--- AVAILABLE RECORDS Enclosed Below ---

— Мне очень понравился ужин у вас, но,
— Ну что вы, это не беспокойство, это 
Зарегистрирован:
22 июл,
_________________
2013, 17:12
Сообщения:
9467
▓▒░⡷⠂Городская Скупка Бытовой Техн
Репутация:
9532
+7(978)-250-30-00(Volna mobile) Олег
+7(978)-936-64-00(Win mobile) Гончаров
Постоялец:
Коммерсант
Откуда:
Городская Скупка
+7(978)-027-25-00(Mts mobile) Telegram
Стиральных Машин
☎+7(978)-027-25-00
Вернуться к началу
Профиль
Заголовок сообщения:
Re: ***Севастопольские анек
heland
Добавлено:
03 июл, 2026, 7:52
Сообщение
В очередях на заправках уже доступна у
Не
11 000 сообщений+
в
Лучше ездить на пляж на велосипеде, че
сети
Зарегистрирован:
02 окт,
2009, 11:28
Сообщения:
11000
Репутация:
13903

--- End of Enclosed AVAILABLE RECORDS ---

■ WHAT THIS TASK INVOLVES
Exactly reproduce every record.

■ YOUR SOLUTION
— Мне очень понравился ужин у вас, но,
— Ну что вы, это не беспокойство, это 
Зарегистрирован:
22 июл,
_________________
2013, 17:12
Сообщения:
9467
▓▒░⡷⠂Городская Скупка Бытовой Техн
Репутация:
9532
+7(978)-250-30-00(Volna mobile) Олег
+7(978)-936-64-00(Win mobile) Гончаров
Постоялец:
Коммерсант
Откуда:
Городская Скупка
+7(978)-027-25-00(Mts mobile) Telegram
Стиральных Машин
☎+7(978)-027-25-00
Вернуться к началу
Профиль
Заголовок сообщения:
Re: ***Севастопольские анек
heland
Добавлено:
03 июл, 2026, 7:52
Сообщение
В очередях на заправках уже доступна у
Не
11 000 сообщений+
в
Лучше ездить на пляж на велосипеде, че
сети
Зарегистрирован:
02 окт,
2009, 11:28
Сообщения:
11000
Репутация:
13903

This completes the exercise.